- Pitcher
- Born: April 7, 1993 (age 33) Orange, California

Teams
- Michigan (2012–2015); Pennsylvania Rebellion (2015); Chicago Bandits (2017–present);

Career highlights and awards
- Big Ten Freshman of the Year (2012); Big Ten Pitcher of the Year (2012);

= Haylie Wagner =

American softball player

Haylie Marie Wagner (born April 7, 1993) is an American softball pitcher for the Chicago Bandits of National Pro Fastpitch. From 2012 to 2015, she was a left-handed pitcher for the Michigan Wolverines softball team. She was unanimously selected the 2012 Big Ten Conference Softball Pitcher of the Year after compiling a 32–7 record and a 1.53 earned run average (ERA) in her freshman year. She finished her college career with a 100–18 win record and a 1.82 ERA. Since 2015, Wagner has pitched for the Pennsylvania Rebellion, but the club was dissolved in 2017.

==Early life==
Wagner was born in 1993 and grew up in Orange, California. She attended El Modena High School, graduating in 2011. She was selected as an all-country player three consecutive years from 2009 to 2011.

==University of Michigan==
Wagner enrolled in the University of Michigan College of Literature, Science, and the Arts in the fall of 2011. As a freshman in the spring of 2012, Wagner appeared in 50 games, including 34 as a starter. She compiled a win–loss record of 32–7 with a 1.53 ERA and 159 strikeouts. Her 32 wins set a single-season freshman record at Michigan. Following an outstanding season, she was named Big Ten Conference Freshman of the Year. At the end of the 2012 season, she was selected unanimously as the Big Ten Conference Pitcher of the Year.

As a sophomore in 2013, Haylie Wagner was named to the Top 50 Watch List for the 2013 USA Softball Collegiate Player of the Year. However, she missed the first three weeks of the season with a back injury. After returning to the line-up, she appeared in 30 games, including 22 as a starter. On March 9, 2013, she threw a one-hitter against Illinois. She returned to Orange County, California to play for Michigan in the Judi Garman Classic and threw eight shutout innings in a victory over North Carolina State. At the time, Michigan head coach Carol Hutchins told the Orange County Register: "We feel like she has the chance to be a very special player. Just how special? We'll have to wait and see about that. But we recruited her for a reason." Wagner compiled a 19–3 record in 2013 with a 2.50 ERA and 102 strikeouts. She was selected as a second-team All-Big Ten Conference pitcher at the end of the 2013 season.

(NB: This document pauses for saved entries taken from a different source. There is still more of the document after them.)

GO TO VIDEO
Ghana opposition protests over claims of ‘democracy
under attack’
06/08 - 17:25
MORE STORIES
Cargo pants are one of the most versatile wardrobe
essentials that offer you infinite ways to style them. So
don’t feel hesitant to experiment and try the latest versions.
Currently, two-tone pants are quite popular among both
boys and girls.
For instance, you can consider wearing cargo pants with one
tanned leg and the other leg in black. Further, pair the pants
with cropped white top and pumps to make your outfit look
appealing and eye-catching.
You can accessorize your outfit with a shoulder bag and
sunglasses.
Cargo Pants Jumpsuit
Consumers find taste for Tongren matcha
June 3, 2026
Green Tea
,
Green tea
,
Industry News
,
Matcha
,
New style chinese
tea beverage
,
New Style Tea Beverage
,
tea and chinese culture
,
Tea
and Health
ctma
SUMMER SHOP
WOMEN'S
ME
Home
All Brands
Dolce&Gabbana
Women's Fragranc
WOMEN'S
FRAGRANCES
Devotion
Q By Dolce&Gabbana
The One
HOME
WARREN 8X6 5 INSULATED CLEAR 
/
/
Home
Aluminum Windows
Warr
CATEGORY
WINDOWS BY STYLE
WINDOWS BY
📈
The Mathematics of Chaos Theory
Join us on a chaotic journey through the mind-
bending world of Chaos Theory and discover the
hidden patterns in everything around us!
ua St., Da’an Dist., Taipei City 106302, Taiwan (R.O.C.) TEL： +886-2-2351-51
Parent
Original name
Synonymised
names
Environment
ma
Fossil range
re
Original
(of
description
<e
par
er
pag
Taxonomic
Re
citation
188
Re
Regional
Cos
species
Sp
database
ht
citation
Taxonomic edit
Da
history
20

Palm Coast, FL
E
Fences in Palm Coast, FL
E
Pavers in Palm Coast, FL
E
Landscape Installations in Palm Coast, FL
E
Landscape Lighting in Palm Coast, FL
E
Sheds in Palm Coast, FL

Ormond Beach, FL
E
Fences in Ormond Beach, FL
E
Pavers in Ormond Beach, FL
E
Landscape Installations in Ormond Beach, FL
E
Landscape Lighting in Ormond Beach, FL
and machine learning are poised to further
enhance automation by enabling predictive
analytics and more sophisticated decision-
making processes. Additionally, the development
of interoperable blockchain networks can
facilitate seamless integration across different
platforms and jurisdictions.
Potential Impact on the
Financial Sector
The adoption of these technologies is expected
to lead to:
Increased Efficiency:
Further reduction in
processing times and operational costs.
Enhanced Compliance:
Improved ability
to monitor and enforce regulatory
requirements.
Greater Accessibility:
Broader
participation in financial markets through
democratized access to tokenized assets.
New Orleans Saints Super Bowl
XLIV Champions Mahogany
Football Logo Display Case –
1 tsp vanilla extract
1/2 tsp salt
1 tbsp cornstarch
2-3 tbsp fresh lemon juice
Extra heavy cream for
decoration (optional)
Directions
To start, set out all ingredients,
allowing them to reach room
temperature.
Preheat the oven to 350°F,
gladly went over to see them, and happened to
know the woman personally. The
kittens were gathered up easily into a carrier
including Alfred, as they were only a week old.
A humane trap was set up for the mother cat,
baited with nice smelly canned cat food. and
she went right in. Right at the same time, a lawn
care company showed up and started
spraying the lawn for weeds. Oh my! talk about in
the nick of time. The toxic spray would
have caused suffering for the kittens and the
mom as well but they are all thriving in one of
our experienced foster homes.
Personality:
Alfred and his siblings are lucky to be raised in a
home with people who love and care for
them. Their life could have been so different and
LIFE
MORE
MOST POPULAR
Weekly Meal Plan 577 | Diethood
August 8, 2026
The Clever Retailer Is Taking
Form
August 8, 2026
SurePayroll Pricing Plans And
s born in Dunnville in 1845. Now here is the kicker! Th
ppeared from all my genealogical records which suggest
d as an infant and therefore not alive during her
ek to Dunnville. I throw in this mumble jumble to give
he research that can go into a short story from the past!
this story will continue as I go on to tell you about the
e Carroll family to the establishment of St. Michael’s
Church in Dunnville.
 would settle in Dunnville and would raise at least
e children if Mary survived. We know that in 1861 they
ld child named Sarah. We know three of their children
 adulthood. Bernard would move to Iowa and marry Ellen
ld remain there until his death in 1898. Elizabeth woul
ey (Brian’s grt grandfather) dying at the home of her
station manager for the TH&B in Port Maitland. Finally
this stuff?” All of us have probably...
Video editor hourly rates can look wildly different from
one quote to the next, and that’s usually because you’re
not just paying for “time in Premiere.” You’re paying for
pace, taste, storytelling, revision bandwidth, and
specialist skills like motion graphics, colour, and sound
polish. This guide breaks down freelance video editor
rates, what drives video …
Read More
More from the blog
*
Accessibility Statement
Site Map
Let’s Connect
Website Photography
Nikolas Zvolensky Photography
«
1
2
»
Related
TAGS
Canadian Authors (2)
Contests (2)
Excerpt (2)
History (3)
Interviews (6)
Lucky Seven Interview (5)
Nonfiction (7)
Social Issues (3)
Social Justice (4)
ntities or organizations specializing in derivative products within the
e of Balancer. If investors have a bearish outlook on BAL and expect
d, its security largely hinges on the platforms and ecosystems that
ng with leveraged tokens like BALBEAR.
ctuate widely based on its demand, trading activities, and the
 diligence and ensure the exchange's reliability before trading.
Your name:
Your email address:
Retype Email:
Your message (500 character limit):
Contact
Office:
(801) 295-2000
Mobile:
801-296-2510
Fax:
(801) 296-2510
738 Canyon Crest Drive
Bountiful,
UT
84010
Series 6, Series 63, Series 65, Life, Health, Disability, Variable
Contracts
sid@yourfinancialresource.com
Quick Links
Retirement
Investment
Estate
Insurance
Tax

In 2014, Wagner appeared in 37 games, 24 as a starter, and compiled a 24–5 record with a 1.82 ERA and 122 strikeouts.

In 2015, Wagner appeared in 38 games, 26 as a starter, and compiled a 25–3 record with a 1.75 ERA and 135 strikeouts in 172.1 innings pitched. She was selected to the 2015 All-Big Ten Conference team.

==Pennsylvania Rebellion==
In June 2015, Wagner was signed by the Pennsylvania Rebellion. In October 2015, she extended her contract through the 2017 season.